By Ed King
Investment opportunities in energy efficiency remain strong despite the current financial crisis, and could offer attractive returns over the coming decade, according to fund managers Ingenious.
With the current Eurozone crisis showing no signs of abating, and many experts predicting a global slide into recession, the short-term outlook appears to be bleak.
But certain sectors within the cleantech market have the potential to ride out the storm, according to Ingenious Investment Director James Axtell.
“It’s clear to us that clean energy has the characteristics that media had 10 years ago. Finance are getting the picture and so are the government with regulations and incentives – the carrot and stick,” he told RTCC.
“We’re using our experience in crafting innovative investment opportunities – the key is not to take technical or developmental risks.”
Ingenious have recently launched two UK funds, one focussing on mature solar PV installations benefitting from feed-in-tariffs, the other aimed at the growing energy efficiency market.
Estimated to be worth £4.3 billion in 2010 – the UK energy efficiency market has been targeted by the current government through policies such as the Green Deal, which aims to help reduce emissions from the home by 29% by 2022 (on 2008 levels).
While the UK government have recently slashed solar incentives, with Minister Greg Barker effectively admitting they were too successful, there has been increased support for energy efficiency measures, which Axtell believes came out of a recent review ‘smelling of roses’.
And Camco Director Dave Worthington, whose company oversees global cleantech development initiatives, says he is encouraged by the way government regulation and private enterprise appear to be working together across the world.
“We are seeing private sector and multi-national blue-chip companies starting to drive the sector as much as government legislation,” he told RTCC.
“It’s important for [companies] in terms of energy efficiency, cost management and delivering value for money both for customers and shareholders. Government actions are still important – but these are mixed on a regional basis.”
Examples of top-down leadership include India’s recent introduction of an Emissions Trading scheme and Malaysia’s decision to cut emissions by 40% by 2020, which Worthington describes as ‘exciting’ developments.
Still more potential exists in Russia – according to the 2011 IEA World Energy Outlook – published this week.
It reports efficiency measures could have saved Russia 30% of its energy consumption in 2008 and praises both President Medvedev’s decision to target energy efficiency as a ‘strategic priority’.
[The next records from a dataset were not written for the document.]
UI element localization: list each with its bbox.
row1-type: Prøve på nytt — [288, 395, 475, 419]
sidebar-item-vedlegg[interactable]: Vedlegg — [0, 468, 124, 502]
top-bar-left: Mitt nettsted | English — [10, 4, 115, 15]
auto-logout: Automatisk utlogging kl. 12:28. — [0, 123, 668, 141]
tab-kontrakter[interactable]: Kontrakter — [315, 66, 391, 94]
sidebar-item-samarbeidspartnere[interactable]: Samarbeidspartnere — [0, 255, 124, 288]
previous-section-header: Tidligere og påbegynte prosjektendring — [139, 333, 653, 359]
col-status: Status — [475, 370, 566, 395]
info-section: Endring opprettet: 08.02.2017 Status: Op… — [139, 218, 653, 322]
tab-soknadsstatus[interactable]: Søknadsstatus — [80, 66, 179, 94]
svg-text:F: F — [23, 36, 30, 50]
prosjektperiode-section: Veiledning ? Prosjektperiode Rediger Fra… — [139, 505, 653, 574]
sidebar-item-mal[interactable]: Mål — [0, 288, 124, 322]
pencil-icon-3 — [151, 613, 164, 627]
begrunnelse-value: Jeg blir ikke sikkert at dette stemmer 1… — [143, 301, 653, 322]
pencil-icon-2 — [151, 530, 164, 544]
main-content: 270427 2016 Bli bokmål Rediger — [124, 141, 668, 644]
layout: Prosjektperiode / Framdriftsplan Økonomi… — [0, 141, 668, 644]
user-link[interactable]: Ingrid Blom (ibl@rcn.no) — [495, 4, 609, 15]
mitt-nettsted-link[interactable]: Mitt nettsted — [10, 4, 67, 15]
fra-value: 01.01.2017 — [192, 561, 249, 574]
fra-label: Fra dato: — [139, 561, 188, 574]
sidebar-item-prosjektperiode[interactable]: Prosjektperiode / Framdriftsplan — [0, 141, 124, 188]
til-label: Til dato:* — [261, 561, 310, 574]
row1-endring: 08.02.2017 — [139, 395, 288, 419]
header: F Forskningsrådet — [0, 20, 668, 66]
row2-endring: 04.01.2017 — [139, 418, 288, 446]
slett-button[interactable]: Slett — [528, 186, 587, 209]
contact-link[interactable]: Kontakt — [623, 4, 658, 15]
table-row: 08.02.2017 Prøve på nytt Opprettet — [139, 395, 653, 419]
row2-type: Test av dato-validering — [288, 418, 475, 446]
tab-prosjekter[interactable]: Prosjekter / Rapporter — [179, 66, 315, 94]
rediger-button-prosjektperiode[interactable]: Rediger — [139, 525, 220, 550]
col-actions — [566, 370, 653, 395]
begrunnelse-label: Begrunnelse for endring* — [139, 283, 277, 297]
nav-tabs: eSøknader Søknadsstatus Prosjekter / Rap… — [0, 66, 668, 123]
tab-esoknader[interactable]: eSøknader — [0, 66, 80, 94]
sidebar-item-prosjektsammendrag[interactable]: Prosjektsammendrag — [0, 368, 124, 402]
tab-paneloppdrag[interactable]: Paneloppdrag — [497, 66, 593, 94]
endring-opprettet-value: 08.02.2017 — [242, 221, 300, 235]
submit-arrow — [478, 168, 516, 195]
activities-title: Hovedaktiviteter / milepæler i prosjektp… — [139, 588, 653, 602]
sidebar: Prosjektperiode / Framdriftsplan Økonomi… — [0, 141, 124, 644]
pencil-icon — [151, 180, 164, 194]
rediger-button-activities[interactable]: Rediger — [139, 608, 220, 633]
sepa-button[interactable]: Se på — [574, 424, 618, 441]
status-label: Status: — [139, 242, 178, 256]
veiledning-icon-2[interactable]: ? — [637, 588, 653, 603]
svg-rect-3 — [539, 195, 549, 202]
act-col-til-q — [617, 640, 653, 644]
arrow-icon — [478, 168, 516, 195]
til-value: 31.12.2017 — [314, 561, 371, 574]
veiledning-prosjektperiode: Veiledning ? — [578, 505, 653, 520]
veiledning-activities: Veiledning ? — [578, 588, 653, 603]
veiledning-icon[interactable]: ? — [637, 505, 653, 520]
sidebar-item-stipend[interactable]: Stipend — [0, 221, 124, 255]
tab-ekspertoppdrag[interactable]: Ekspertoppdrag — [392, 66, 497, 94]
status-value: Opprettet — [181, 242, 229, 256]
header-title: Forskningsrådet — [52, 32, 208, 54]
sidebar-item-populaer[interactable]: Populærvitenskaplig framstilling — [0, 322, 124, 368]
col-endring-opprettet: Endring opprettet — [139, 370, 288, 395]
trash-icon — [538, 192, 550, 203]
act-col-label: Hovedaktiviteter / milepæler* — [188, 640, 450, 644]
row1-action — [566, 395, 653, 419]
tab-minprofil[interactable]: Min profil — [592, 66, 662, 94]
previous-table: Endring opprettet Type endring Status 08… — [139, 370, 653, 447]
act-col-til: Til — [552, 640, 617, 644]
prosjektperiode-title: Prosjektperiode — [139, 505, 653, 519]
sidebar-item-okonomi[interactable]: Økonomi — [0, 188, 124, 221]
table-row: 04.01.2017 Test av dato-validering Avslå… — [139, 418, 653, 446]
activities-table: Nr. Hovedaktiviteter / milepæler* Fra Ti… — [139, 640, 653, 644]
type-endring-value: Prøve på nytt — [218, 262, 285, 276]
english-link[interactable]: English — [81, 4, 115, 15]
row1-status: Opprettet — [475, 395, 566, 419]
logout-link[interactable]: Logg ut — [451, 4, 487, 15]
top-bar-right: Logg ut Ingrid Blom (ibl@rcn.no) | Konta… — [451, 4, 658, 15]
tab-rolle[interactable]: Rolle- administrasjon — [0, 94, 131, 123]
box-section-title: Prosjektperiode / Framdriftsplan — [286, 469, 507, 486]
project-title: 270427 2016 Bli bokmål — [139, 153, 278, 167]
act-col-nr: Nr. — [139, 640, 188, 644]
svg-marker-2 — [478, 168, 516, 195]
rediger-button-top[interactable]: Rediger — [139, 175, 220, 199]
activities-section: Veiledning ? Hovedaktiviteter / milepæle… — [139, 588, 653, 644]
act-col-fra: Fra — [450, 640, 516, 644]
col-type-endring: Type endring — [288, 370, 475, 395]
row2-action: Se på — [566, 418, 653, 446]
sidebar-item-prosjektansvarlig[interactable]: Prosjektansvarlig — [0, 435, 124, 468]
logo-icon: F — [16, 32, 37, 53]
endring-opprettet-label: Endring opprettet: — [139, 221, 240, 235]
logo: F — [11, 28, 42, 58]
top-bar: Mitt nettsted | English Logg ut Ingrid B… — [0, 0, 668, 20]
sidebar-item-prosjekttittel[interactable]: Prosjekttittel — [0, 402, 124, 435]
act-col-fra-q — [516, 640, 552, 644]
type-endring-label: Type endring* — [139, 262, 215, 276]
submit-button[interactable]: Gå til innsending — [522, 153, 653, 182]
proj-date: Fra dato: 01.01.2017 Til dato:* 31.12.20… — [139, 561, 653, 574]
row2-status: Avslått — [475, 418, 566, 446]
Away from the contested future of the Kyoto Protocol, negotiations at COP17 in Durban are expected to focus on the development of two key instruments that could see finance for energy efficiency measures easier to access – the Technology Mechanism and Green Climate Fund.
Yet for once it appears not all hopes rest on securing a global deal. Camco’s Worthington says business across the world is already buying into a low-carbon economy.
“We don’t have massive expectations for the COP, we’re more excited about what is happening in blue chip companies and regional markets: it’s becoming an almost irreversible trend”.